There is Coffee in the Angelus Room after the morning Masses today for the benefit of Cafod.
Thanks for those who have offered to become Eucharistic Ministers. The instructions will start shortly and I will let you know when they will be.
A reminder about the First Communion classes – there will be a meeting for parents – not the children – in the big hall on Tuesday 17th
September at 8pm. I will explain about the classes, give out the books and also give out the timetables. If at all possible it is important for parents to come along.
Today is the birthday of Our Blessed Lady but the feast is replaced by the Sunday Mass today. Next Saturday is the feast of the Exaltation of the Holy Cross.
Lots of baptisms at present – a request please – ensure that the day is possible before you book a date – life has become difficult of late with parents changing the date three or four times, sometimes at the last minute.
The day on the railway on the Bank Holiday was most enjoyable. “Tornado” was visiting for some repairs in the works. It snow painted in the Royal Blue used for express engines in the early days of British Railways – and looks splendid. My own journey was complex, with a train to Farnborough and a replacement bus by way of Aldershot and Farnham to Alton.
A prayer for today:
O Lord, who never failest to help and govern those whom thou dost bring up in thy steadfast fear and love: keep us, we beseech thee, under the protection of thy good providence, and make us to have a perpetual fear and love of thy Holy Name; through Jesus Christ Our Lord. Amen.
A good old favourite is bread and butter pudding. Here is my recipe. Some buttered slices of bread with the crusts removed. Place in a dish and scatter raisins between each layer. Heat some milk and a little single cream gently and beat in three eggs and some caster sugar. Pass through a strainer and pour over the eggs. Make in a moderate oven until the top is crisply brown.
The statue in Greenwich Park reminds me of Cory’s poem:
Quebec was once a Frenchman’s town, but twenty years ago,
King George the Second sent a man call General Wolfe, you know
To clamber up a precipice and look into Quebec,
As you’d look down a hatchway when standing on the deck.
And do you know this by Lord Dunsany?
‘And were you pleased?’ they asked of Helen in hell.
‘Pleased?’ answered she ‘ when all Troy’s towers fell;
And dead were Priam’s sons, and lost his throne?
And such a war was fought as none had known;
And even the gods took part; and all because
Of me alone! Pleased?
I should say I was!’
I am trying hard this week, so here is something from Eliot:
Tennyson and Browning are poets, and they think; but they do not feel their thought as immediately as the odour of a rose. A thought for Donne was an experience; it modified his sensibility.

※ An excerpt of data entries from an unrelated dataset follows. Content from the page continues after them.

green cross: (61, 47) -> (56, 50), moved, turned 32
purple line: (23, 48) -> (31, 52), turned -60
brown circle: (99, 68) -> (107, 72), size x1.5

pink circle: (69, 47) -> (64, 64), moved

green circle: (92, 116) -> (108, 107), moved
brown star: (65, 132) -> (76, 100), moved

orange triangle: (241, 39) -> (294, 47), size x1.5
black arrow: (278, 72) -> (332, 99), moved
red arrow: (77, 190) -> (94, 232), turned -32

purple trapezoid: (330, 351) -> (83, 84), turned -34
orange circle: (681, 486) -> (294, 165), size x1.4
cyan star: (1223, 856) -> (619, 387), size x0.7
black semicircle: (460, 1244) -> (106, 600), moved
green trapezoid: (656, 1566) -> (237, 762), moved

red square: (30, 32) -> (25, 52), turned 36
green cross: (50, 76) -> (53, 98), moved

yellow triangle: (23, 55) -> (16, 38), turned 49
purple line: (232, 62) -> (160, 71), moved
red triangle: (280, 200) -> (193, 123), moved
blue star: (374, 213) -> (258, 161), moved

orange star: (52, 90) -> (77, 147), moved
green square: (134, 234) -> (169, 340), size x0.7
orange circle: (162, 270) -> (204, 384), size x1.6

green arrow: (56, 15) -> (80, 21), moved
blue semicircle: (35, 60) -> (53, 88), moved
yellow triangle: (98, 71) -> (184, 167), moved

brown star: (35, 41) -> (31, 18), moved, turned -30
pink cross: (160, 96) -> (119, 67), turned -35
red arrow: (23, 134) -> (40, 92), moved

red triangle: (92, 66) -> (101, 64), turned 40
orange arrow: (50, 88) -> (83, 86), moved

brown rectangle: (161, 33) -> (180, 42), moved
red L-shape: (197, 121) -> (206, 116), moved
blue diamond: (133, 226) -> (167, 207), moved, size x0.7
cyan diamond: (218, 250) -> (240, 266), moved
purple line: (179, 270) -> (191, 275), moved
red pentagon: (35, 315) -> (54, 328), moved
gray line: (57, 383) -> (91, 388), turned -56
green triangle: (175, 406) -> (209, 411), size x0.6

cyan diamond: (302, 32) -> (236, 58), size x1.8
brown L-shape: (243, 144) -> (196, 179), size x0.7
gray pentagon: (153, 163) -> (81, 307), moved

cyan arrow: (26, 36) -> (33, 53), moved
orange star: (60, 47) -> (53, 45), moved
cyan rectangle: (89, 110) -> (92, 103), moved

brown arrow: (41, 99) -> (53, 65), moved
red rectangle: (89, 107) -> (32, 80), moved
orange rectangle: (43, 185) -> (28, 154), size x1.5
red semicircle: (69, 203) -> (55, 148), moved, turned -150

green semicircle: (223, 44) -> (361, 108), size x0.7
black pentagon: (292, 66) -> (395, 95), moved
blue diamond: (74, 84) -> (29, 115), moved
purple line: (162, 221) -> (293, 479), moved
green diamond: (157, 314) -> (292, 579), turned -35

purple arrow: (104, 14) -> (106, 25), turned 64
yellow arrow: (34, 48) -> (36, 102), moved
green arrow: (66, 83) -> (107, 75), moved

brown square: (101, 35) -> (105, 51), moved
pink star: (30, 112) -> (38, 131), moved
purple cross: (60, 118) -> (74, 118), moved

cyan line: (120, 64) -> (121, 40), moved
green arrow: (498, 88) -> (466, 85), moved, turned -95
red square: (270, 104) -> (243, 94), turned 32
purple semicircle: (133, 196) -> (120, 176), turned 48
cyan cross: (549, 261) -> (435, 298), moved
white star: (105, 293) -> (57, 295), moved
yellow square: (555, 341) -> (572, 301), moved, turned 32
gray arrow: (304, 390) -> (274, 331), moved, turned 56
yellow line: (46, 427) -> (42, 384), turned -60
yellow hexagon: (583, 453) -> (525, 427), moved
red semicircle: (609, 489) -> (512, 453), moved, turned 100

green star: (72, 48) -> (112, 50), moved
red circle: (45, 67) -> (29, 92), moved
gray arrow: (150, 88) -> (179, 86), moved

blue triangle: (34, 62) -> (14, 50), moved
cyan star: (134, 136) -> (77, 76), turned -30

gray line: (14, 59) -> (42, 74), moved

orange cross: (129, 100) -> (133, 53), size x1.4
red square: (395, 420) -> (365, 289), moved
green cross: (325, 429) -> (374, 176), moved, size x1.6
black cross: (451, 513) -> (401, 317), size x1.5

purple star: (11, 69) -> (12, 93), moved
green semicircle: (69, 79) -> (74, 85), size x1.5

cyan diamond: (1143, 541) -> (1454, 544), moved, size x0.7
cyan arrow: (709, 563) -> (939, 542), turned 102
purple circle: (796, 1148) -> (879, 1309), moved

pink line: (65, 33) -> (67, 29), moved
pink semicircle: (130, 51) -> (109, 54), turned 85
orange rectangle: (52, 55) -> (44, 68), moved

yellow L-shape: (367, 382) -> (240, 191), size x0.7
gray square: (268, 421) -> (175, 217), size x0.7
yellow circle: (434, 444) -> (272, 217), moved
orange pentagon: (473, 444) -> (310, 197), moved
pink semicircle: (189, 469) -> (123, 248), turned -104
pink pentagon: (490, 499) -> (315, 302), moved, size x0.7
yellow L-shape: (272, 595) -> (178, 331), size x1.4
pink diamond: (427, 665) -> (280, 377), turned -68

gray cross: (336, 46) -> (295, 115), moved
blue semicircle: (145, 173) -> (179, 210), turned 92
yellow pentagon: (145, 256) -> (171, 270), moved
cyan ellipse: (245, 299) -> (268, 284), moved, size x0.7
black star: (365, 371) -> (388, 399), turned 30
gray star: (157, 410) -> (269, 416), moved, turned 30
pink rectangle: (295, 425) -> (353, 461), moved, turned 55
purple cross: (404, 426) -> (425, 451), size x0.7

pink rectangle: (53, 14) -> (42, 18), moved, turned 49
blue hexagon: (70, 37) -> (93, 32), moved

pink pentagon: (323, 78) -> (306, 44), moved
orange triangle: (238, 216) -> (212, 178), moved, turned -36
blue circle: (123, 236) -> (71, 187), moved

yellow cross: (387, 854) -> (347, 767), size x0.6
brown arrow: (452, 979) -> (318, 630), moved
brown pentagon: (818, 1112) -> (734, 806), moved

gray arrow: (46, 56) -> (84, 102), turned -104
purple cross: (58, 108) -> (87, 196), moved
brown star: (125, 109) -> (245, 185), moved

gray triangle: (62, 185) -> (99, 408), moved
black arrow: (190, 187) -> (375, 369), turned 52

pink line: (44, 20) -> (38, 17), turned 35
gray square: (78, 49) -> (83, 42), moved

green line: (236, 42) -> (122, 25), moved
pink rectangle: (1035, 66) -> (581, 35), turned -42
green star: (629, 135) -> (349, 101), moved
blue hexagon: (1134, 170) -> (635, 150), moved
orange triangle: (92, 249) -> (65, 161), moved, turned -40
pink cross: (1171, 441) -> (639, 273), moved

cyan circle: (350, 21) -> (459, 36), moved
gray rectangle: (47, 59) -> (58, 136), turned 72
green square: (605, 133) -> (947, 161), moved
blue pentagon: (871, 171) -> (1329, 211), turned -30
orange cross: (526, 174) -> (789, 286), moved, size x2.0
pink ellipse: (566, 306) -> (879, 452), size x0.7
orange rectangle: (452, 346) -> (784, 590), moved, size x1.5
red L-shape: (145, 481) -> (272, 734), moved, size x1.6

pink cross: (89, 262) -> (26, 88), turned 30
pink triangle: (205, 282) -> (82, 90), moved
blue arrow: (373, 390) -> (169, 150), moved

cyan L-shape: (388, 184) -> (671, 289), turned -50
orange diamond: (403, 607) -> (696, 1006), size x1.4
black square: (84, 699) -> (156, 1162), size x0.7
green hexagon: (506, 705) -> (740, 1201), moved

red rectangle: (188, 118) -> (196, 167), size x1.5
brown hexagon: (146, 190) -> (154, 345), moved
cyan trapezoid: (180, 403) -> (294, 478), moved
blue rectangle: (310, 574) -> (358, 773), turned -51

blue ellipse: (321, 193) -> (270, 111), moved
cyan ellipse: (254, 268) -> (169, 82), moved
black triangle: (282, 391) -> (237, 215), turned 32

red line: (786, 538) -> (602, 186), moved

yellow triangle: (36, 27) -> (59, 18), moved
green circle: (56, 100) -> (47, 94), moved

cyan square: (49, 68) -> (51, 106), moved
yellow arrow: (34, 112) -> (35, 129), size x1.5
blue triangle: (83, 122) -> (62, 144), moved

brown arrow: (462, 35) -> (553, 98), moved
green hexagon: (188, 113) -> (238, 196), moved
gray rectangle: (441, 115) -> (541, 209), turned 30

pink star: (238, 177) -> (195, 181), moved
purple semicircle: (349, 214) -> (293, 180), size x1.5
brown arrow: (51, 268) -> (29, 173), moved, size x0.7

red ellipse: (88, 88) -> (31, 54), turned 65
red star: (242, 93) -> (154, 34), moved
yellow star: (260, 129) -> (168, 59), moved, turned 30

And I like this but from Merton:
One of the first signs of a saint may well be the fact that other people do not know what ot make of him. In fact they are not sure whether he is crazy or only proud: but it must at least be pride to be haunted by some individual ideal which nobody but God really comprehends. And he has inescapable difficulties in applying all the abstract norms of “perfection” to his own life. He cannot seem to make his life fit in with the books.
(Though not part of Merton, I am sure that this applies to women as well.)